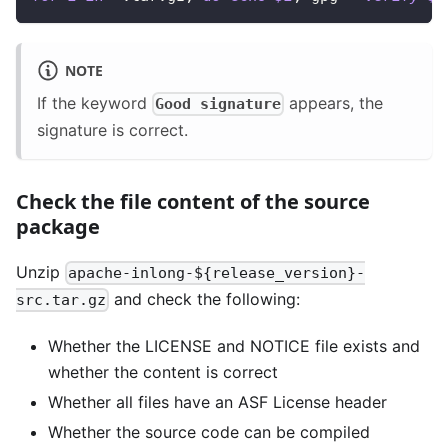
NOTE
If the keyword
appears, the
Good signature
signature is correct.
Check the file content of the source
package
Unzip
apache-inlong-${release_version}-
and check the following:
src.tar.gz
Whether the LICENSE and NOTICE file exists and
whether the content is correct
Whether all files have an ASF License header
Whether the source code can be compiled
▬▬▬▬▬▬
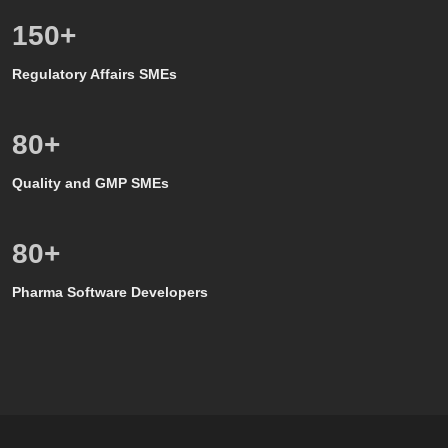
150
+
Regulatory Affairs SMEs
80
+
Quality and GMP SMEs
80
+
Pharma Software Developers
▬▬▬▬▬▬
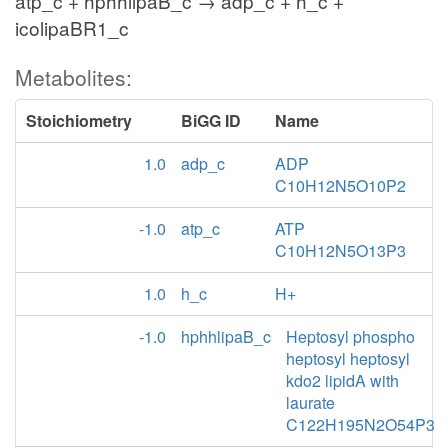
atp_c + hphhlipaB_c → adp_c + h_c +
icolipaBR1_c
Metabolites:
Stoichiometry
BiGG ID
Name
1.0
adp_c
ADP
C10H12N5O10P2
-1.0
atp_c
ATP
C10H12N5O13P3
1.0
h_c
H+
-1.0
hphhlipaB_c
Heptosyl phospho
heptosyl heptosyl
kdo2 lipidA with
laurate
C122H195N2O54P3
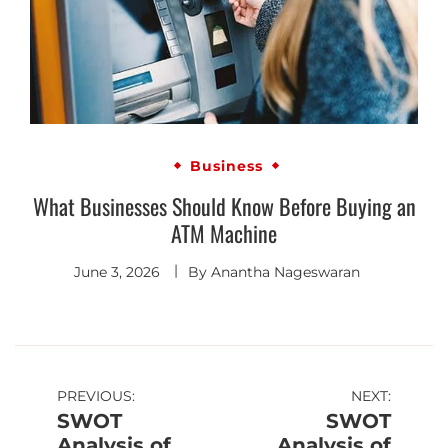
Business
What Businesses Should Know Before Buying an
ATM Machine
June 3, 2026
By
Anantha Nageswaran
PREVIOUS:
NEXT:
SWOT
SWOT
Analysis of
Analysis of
▬▬▬▬▬▬
- **Task details**:
Looking back over the listing, work out how many lines include the string "SMEs". Write only that number.

- **Reply**:
2